Chatted with Robyn King a few days ago about ground leases relating to financing issues and how some SBA lenders look at this issue. This is what she had to say about this issue:
"One area of expertise I have is doing franchise lending utilizing ground leases. There are no more moving parts than in a transaction like this. For those that are not aware of ground leasing, it is a type of transaction that occurs when a land owner wants to retain ownership of the land and lease the property to a business owner. The business owner will be constructing a building on the property for a specified period of time. It may be thirty to forty years or longer. Many lenders will not like to participate in a transaction like this, because the collateral is poor. It is essentially a constructed building with no land.
Most borrowers would prefer to own the land but have to get involved in this type of transaction when land prices have soared or land is scarce. When you find yourself in this situation, you need to negotiate well. If it is a franchise transaction, you will have a franchisor to deal with, a land owner, a banker, an equipment vendor, a title company, an appraiser, several attorneys and a host of back office personnel so you need to understand each player's plight and how to handle them.
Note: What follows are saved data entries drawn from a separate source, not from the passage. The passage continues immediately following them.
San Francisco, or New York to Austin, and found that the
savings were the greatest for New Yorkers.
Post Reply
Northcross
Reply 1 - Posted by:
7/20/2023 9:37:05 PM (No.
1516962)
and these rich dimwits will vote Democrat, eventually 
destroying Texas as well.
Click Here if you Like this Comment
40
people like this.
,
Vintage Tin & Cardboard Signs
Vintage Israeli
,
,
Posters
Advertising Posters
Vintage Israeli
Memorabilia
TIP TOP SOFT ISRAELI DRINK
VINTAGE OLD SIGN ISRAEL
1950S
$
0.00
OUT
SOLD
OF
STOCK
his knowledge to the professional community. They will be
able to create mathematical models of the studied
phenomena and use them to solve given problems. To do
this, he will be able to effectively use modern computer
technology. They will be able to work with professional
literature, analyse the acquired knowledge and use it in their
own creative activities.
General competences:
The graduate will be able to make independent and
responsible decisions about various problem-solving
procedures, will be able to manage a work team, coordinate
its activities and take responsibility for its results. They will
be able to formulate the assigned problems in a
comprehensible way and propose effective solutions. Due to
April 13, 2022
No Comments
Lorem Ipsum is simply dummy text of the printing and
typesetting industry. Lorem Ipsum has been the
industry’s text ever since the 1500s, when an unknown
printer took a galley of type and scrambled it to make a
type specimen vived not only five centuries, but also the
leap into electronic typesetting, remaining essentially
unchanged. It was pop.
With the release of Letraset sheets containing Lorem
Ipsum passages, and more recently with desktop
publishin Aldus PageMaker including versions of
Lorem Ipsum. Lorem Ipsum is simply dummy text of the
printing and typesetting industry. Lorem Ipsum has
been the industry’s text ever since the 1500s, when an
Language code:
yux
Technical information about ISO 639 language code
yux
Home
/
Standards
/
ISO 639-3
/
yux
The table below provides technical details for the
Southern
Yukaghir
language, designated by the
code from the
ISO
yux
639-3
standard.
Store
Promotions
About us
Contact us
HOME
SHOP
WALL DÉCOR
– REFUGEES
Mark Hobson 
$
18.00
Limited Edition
After you find an experienced lender who understands what you are doing, you will need to put both parties (the lender's legal counsel and the landlord's legal counsel together before you proceed with the construction and the funding. Many borrowers do this at the end of the game only to find out that there are insurmountable problems that will cause the deal to faulter. Always get in writing what each party is willing to do, so you won't be left empty handed at the end of the deal. You will need to know what a leasehold estate is and how it effect the land owner's property. Remember anything can be accomplished but you need to know how to approach the situation."